The Collect for this festival day confirms that: “Almighty and ever-living God, You strengthened Your apostle Thomas with firm and certain faith in the resurrection of Your Son. Grant us such faith in Jesus Christ, our Lord and God, that we may never be found wanting in Your sight….” Thomas was given true faith in Jesus and His resurrection. It even allowed him to face his own martyrdom because of his role as an apostle. His testimony about Jesus—“My Lord and my God”—did not waver. We pray for the same faith. We pray not that can have whatever sign that we might demand, but that we would receive from our Lord what He desires to give to bolster our fear, love, and trust in Him.

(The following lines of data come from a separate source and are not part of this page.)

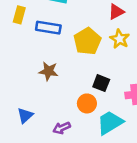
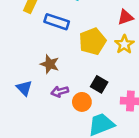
blue triangle: (25, 115) -> (24, 88), moved, turned -42
purple arrow: (62, 128) -> (60, 92), moved

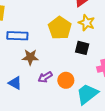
blue rectangle: (57, 22) -> (17, 36), moved
black square: (99, 84) -> (82, 48), moved

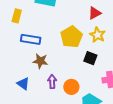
purple arrow: (45, 77) -> (52, 82), turned 112

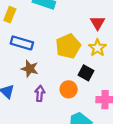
red triangle: (95, 13) -> (98, 23), turned -40
orange circle: (71, 87) -> (69, 89), moved

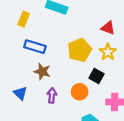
red triangle: (98, 23) -> (108, 28), turned -40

As that fear, love, and trust is created in you by the words and signs that the Risen Jesus gives, you are also led to the right confession about Him. You make the same statement as Thomas did: “My Lord and my God.” With that confession of faith comes the promise of your own resurrection. Then what Thomas demanded will be made to be yours: seeing with your own eyes and touching with your own fingers the Savior who died and rose for your salvation. Jesus’ words and signs are given now through the hands that He uses to dole out His salvation, so that Thomas’ experience will be yours in the future. Such is Jesus’ steadfast love to answer your frailty, imperfection, and sin.

+ In the Name of the Father and of the Son and of the Holy Spirit.